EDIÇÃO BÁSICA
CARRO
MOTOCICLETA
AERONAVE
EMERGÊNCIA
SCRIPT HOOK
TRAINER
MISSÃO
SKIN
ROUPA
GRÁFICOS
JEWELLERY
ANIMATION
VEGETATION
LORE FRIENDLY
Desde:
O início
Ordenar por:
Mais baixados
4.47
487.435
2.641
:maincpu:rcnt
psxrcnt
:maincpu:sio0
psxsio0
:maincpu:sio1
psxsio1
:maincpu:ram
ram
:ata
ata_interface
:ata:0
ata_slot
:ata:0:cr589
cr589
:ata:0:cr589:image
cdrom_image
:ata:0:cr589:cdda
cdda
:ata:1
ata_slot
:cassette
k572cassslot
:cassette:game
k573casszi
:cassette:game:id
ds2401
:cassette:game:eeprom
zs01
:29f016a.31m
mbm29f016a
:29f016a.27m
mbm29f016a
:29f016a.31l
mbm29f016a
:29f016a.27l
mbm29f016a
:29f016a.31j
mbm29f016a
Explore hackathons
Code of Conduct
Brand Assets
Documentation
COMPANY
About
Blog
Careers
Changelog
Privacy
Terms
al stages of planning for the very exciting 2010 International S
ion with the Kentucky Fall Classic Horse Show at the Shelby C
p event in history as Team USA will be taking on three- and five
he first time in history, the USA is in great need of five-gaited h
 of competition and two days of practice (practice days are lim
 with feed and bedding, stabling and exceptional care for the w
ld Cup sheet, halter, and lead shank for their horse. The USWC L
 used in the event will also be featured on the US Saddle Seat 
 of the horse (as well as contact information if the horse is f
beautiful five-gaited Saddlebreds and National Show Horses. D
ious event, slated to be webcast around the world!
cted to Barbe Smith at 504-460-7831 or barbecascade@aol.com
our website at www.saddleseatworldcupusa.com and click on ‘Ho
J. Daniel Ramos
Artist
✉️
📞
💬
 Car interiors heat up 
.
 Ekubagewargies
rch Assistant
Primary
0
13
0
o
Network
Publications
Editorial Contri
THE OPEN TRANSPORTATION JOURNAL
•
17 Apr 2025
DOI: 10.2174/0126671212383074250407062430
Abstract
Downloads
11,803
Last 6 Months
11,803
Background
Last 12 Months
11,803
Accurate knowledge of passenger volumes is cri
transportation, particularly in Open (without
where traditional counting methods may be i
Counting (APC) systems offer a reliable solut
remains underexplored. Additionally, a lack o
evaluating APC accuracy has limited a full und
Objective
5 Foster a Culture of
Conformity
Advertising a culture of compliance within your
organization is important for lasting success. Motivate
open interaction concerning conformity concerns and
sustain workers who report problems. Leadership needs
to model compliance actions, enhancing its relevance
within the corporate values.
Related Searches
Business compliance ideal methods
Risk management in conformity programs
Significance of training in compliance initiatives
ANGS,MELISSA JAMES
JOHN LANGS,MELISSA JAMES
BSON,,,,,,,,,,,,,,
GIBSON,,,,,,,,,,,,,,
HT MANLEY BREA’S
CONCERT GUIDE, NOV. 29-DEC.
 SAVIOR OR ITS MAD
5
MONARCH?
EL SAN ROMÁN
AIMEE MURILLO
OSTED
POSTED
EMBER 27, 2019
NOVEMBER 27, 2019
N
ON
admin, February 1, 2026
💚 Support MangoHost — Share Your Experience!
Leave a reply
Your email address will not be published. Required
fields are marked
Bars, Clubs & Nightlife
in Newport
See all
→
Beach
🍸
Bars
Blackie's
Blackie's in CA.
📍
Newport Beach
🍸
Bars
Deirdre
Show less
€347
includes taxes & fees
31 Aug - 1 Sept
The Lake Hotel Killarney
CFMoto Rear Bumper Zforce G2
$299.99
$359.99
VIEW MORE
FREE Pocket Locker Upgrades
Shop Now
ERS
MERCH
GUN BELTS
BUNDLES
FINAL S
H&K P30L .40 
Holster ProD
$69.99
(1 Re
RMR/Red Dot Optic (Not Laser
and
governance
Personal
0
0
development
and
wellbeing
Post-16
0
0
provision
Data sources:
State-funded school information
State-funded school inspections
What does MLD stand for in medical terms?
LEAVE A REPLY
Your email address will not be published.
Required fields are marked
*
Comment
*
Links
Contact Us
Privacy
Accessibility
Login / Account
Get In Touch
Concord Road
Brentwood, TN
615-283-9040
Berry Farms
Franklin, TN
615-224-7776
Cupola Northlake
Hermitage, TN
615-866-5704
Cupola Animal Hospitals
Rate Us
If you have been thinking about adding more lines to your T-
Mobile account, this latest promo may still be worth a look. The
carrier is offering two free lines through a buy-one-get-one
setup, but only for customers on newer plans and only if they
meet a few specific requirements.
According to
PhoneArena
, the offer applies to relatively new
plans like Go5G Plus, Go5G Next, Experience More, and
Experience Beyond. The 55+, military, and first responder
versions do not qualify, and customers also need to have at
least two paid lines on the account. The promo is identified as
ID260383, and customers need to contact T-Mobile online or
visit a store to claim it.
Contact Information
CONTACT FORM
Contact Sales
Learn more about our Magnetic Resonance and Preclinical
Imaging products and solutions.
┄┄┄┄┄┄┄┄┄┄
> Exercise objective
Search the material above for the string "will", and copy every line in which it turns up.

> Written solution
p event in history as Team USA will be taking on three- and five
 used in the event will also be featured on the US Saddle Seat 
Your email address will not be published. Required
Your email address will not be published.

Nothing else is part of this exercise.